David Cameron is to rally behind his health secretary Andrew Lansley and insist that the coalition will force its health and social care bill on to the statute book despite growing opposition within the NHS and the Conservative party.
As the Lords return to the bill on Wednesday, the reforms are likely to dominate prime minister’s question time at lunchtime.
Cameron is expected to quash speculation that Lansley’s future in the cabinet is in doubt, after an unnamed No 10 insider was quoted as saying he should be “taken out and shot”. The briefing was described as unauthorised, but No 10 acknowledged it may have taken its eye off the ball, allowing opposition to the bill to re-emerge.
Cameron and Lansley have met within the last 48 hours to discuss tactics. There is widespread frustration inside Downing Street at the way in which the professions were brought on side, but then slipped from the coalition’s grasp over the past two months.
Cameron is to undertake a series of NHS events next week, and is said to be confident that opposition to the bill in the Lords, at report stage, will be overcome. He is determined to set up the battle as one between a bureaucrat-run NHS and a doctor-run NHS.
Some of the most controversial sections in the bill on competition are unlikely to be completed until late March, by which time the local election campaign will be under way.
The shadow cabinet has agreed to include dropping the bill and NHS closures in its local election campaign themes.
Grassroots pressure for the Liberal Democrats in government to take a tougher line may surface at the party’s spring conference starting on 9 March.
Andrew Burnham, the shadow health secretary, accused ministers of having “abjectly failed to build a political and professional consensus behind the bill”, which he believed could still be stopped.
“All around the consensus is building that it’s better for the NHS to work back through the existing structures than to carry forward with this dangerous, wholesale reorganisation,” he told the BBC Radio 4 Today programme.
“I will work with the government to introduce GP-led commissioning, I’ve no objection to that at all, but as people from all quarters are now saying, this bill will damage the NHS at this particular time.
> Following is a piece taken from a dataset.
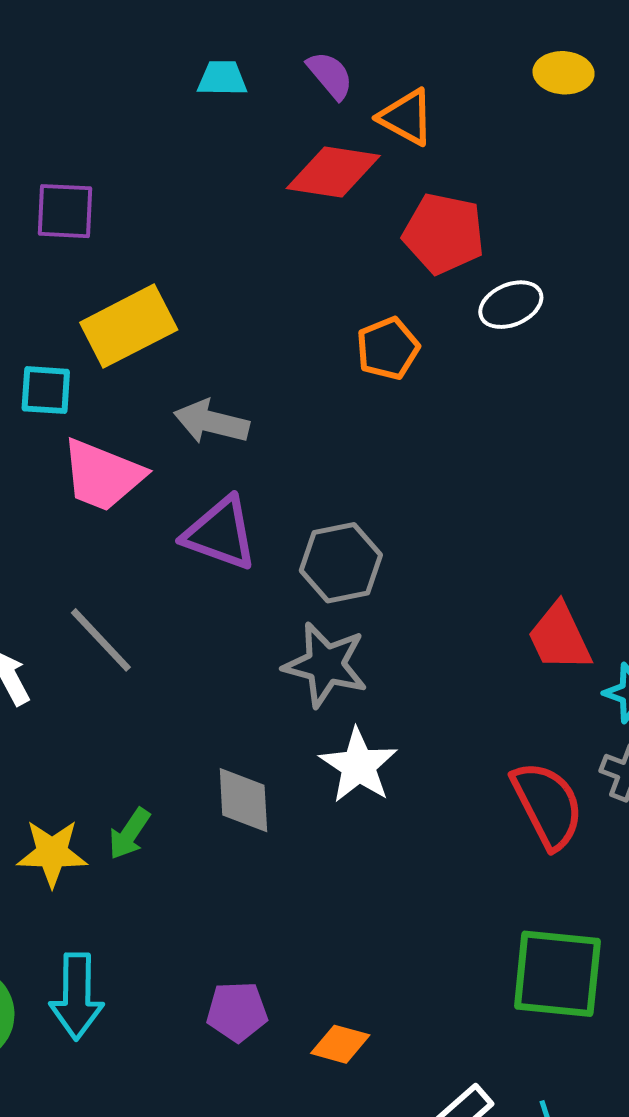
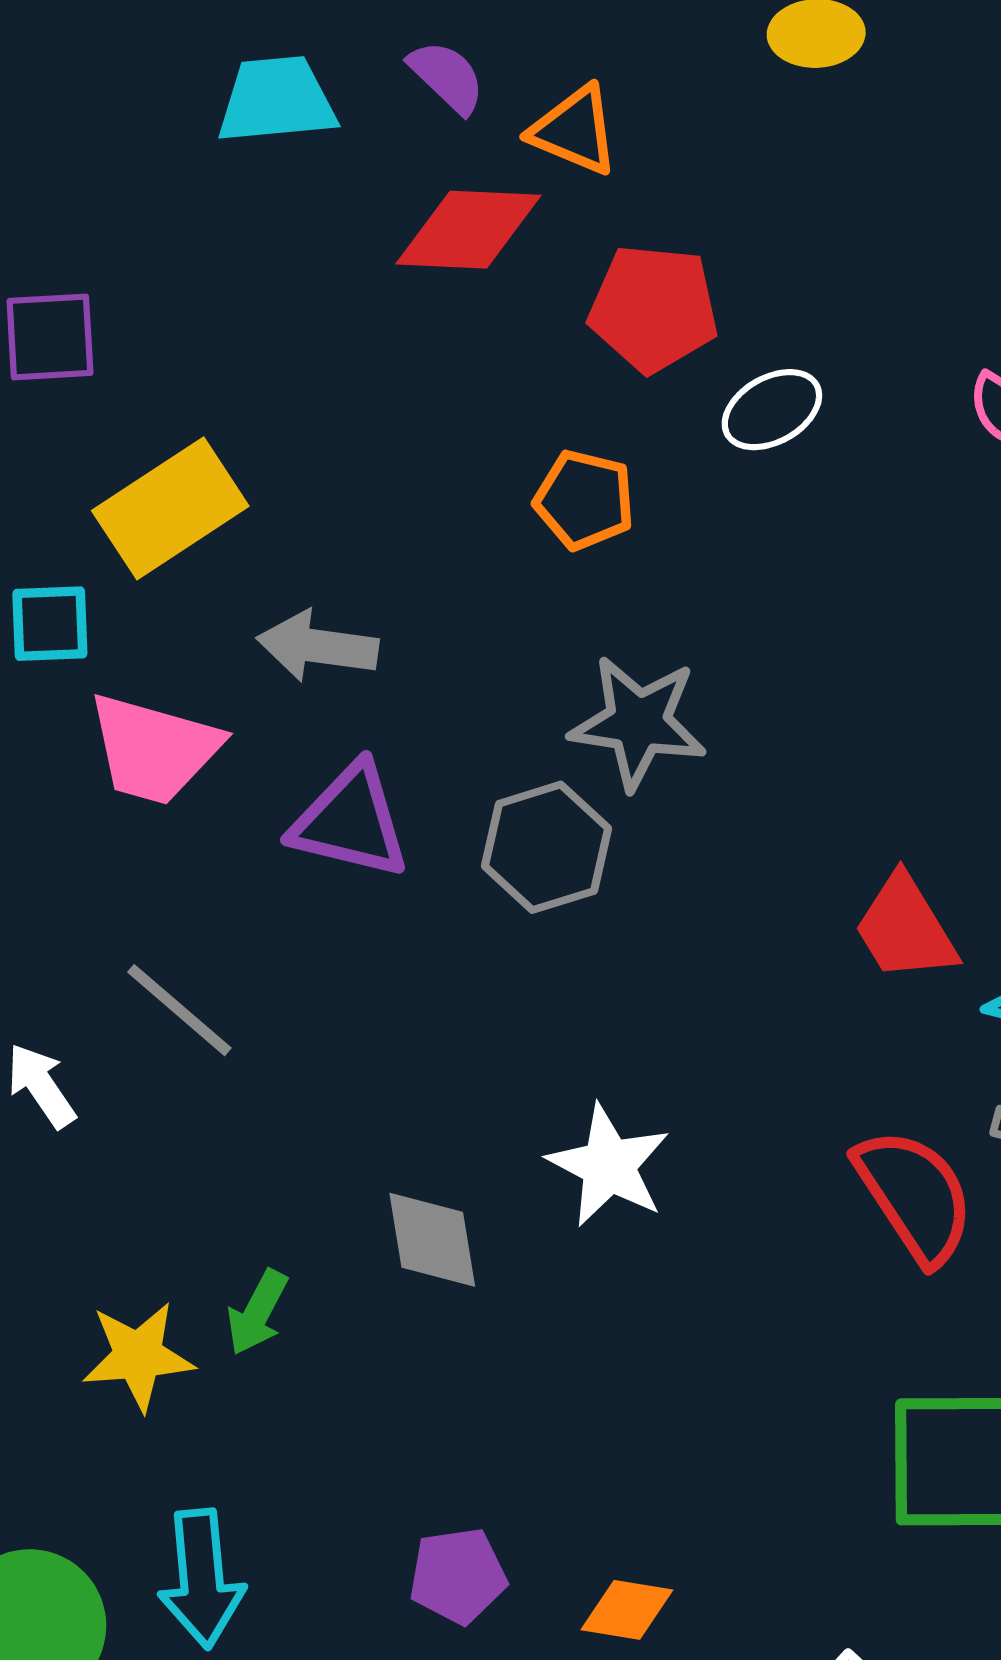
cyan trapezoid: (222, 78) -> (277, 100), size x1.5
orange pentagon: (388, 348) -> (584, 500), turned -30
gray star: (325, 665) -> (638, 723), moved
It’s the wrong thing for the NHS, the wrong reforms at the wrong time and they should drop the bill.”
Burnham expressed concern about the potential effect of full competition on the health service. He said Labour had introduced an element of private provision to drive down waiting times, but this had been done in the context of a “planned, collaborative system”, with just 2% of operations carried out in the private sector by the end of its term in office.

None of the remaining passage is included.